We proposed the continuous positive airway pressure (CPAP) method to trace inspiratory and expiratory P–V curves. This method is simple, does not require ventilator disconnection, and concorded well with the super-syringe method [10]. The manufacturer Hamilton developed the PV Tool-2 built into the Galileo ventilator (Hamilton Medical) to trace static P–V curves of the entire respiratory system. The Galileo ventilator’s built-in PV Tool-2 simplifies P–V curve tracing and enables physicians without specific training to elaborate P–V curves; thus, it is important to know the accuracy of this method before incorporating it into clinical practice. We hypothesized that P–V curves traced with the PV Tool-2 method at slow pressure/time ramp (3 cmH2O/s) would be equivalent to P–V curves traced with the static CPAP method in mechanically ventilated patients with ALI/ARDS. Preliminary results of this study have been reported in abstract form [11].
Materials and methods
Patients
Informed, written, next-of-kin consent was obtained for all patients. We enrolled ten consecutive, intubated, mechanically ventilated (Servo Ventilator 900 C, Siemens) patients who met the American-European Consensus Conference criteria for ALI/ARDS [12]. Exclusion criteria were age under 18 years, pregnancy, intracranial hypertension, hemodynamic instability, chest wall abnormalities, or air leaks. Patients were deeply sedated with midazolam and morphine and relaxed with vecuronium bromide if needed [13]. ECG, invasive blood pressure, and pulse oximetry were continuously monitored (Hewlett Packard M1166A). Airway pressure was measured by pressure transducer (MP45, Valydine). End-expiratory lung volume was measured by respiratory inductive plethysmography (RIP) (NIMS) with a thoracic strip. RIP was calibrated by performing a linear procedure that included a first point at functional residual capacity and a second point at the end of inspiration. Once calibrated, RIP measurements were checked by comparing the volume values obtained by RIP and flow integration during tidal ventilation (mean tidal volume, 419 ± 132 mL vs. 444 ± 147 mL measured using RIP and the pneumotachograph, respectively, R 2 = 0.96). PEEP was not applied during calibration. A data acquisition system (Windaq 200, Data Q) connected to each monitor allowed analog-to-digital conversion and storage of pressure and RIP signals sampled at 100 Hz. After 10 min baseline ventilation and stabilization, P–V curves were traced in random order with the CPAP technique and with the PV Tool-2, separated by a 10-min period to restore baseline conditions.

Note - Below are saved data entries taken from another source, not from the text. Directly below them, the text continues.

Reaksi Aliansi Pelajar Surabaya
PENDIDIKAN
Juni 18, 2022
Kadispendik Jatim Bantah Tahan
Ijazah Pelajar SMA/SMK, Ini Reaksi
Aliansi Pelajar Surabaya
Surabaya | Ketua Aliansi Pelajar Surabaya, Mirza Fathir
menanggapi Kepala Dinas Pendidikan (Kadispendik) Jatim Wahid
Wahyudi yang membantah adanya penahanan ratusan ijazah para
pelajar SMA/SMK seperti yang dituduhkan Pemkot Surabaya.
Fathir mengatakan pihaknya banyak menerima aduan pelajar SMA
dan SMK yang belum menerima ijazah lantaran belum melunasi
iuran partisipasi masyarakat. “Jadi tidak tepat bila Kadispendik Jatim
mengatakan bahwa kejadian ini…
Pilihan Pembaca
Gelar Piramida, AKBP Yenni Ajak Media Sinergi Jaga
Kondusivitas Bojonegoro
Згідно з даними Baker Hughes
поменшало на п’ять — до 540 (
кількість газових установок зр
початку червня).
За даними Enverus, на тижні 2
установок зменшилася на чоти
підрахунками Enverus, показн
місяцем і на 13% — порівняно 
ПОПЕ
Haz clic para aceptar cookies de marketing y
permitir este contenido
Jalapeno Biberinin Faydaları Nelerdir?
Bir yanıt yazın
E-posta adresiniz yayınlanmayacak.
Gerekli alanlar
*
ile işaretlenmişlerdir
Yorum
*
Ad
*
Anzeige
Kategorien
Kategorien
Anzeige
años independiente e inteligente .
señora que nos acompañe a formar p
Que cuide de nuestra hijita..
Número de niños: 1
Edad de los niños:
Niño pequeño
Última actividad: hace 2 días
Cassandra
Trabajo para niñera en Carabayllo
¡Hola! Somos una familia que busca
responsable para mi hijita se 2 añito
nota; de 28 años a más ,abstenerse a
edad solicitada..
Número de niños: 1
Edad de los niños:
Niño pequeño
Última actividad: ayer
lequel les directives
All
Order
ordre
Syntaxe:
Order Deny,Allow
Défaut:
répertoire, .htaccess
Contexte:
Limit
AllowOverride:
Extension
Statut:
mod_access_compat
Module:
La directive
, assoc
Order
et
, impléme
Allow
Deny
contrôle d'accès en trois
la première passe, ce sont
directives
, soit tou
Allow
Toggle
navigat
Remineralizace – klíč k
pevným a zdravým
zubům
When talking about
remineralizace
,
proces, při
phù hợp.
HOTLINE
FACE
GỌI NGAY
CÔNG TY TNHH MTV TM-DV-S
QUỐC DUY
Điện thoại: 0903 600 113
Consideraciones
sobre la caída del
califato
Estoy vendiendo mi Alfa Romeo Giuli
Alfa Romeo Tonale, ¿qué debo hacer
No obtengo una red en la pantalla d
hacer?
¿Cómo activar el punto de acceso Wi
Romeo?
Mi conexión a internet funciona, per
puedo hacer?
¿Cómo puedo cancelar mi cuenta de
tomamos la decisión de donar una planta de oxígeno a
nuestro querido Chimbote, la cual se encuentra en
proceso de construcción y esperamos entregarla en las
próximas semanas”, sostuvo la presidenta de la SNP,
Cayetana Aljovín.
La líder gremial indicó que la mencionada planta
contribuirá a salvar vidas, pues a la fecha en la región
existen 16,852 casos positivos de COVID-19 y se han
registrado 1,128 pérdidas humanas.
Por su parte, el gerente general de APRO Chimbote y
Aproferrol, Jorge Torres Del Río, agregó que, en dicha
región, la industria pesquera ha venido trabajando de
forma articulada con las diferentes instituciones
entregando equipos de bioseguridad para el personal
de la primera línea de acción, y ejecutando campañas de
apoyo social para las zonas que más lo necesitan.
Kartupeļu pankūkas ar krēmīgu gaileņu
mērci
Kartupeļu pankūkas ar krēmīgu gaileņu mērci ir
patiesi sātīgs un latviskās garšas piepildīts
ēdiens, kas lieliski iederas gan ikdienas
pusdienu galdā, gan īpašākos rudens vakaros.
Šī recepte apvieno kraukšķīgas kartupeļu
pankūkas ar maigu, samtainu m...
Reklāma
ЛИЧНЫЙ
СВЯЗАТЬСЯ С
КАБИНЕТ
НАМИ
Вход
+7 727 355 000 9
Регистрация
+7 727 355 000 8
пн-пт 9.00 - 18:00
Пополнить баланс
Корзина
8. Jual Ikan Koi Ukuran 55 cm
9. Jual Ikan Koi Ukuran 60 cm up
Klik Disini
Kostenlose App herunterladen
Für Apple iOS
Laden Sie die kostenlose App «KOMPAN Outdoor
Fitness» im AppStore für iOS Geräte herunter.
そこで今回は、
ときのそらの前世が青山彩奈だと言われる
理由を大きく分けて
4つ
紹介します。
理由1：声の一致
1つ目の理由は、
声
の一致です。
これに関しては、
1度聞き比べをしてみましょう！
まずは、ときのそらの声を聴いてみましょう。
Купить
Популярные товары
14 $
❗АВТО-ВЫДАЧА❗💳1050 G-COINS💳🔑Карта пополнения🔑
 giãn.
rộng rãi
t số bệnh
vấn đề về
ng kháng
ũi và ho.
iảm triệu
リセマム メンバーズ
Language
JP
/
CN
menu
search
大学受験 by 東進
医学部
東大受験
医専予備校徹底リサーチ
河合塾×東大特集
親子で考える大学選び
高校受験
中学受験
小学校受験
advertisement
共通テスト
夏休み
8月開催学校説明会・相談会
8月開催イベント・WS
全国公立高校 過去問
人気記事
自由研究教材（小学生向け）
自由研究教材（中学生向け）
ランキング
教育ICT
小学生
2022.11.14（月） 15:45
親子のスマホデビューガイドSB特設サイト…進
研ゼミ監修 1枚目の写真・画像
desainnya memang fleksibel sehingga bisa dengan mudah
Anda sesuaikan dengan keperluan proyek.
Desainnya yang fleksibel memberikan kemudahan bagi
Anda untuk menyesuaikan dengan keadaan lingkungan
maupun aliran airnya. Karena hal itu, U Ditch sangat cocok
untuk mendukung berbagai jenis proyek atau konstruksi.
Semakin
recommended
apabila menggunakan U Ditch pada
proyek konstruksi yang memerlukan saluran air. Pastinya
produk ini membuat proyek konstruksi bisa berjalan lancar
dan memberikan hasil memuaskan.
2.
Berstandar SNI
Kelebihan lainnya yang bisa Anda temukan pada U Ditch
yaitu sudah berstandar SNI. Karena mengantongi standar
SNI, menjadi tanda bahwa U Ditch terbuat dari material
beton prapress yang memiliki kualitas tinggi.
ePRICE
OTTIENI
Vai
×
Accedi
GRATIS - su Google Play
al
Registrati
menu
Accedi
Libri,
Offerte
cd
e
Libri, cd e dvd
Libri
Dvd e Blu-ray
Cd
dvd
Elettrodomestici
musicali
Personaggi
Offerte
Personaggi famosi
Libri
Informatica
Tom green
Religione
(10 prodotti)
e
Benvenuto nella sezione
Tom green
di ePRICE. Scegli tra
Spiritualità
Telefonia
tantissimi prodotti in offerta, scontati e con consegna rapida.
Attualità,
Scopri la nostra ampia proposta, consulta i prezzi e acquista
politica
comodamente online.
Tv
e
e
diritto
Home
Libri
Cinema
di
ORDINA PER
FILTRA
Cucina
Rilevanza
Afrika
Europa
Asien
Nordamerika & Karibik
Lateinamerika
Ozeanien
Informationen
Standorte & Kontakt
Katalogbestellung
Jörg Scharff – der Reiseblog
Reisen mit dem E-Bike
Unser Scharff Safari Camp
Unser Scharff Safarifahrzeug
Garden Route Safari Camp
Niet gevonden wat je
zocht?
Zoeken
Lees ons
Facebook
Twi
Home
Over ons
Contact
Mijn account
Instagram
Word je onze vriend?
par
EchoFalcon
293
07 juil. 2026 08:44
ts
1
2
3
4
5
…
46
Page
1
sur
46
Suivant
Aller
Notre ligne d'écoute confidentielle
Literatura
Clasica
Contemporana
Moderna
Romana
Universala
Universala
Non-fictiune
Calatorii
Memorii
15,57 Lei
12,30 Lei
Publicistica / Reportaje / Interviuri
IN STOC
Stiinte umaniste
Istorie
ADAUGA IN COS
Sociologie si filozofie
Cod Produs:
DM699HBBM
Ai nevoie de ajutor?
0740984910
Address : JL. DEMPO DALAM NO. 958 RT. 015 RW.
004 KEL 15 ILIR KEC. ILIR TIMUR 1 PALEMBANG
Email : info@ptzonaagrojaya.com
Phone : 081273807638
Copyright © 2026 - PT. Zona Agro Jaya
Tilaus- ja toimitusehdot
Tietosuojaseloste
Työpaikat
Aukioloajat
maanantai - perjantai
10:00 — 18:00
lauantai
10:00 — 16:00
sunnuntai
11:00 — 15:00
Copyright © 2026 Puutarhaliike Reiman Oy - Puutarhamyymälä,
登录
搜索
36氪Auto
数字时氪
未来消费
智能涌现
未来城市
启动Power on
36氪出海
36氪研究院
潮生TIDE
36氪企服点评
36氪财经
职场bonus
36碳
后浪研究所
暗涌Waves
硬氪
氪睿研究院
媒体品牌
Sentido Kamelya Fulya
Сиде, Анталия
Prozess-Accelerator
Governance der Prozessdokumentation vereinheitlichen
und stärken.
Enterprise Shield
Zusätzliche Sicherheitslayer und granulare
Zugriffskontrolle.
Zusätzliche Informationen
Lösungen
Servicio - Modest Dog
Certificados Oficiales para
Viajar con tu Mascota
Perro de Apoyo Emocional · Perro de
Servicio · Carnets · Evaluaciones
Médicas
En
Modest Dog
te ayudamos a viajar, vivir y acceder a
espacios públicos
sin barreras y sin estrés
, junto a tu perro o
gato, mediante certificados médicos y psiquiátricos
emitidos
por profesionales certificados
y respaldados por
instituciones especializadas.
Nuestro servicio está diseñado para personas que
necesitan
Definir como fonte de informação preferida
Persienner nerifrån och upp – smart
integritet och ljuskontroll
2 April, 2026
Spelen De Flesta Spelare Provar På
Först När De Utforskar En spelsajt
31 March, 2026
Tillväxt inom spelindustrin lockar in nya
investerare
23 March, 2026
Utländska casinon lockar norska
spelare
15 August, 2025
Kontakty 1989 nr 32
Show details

P–V curves with CPAP technique
After volume history standardization (three 10 ml/kg breaths), the Servo Ventilator 900 C was switched to CPAP mode, a complete exhalation, until expiratory flow reached zero (6–10 s) was performed, and the expiratory volume measured with RIP was recorded. Airway pressure was raised from 0 to 35 cmH2O in 5 cmH2O steps. Then, CPAP was decreased from 35 to 0 cmH2O. At each step, airway pressure and volume were recorded. To ensure static conditions, each change in airway pressure was effected only when flow reached zero.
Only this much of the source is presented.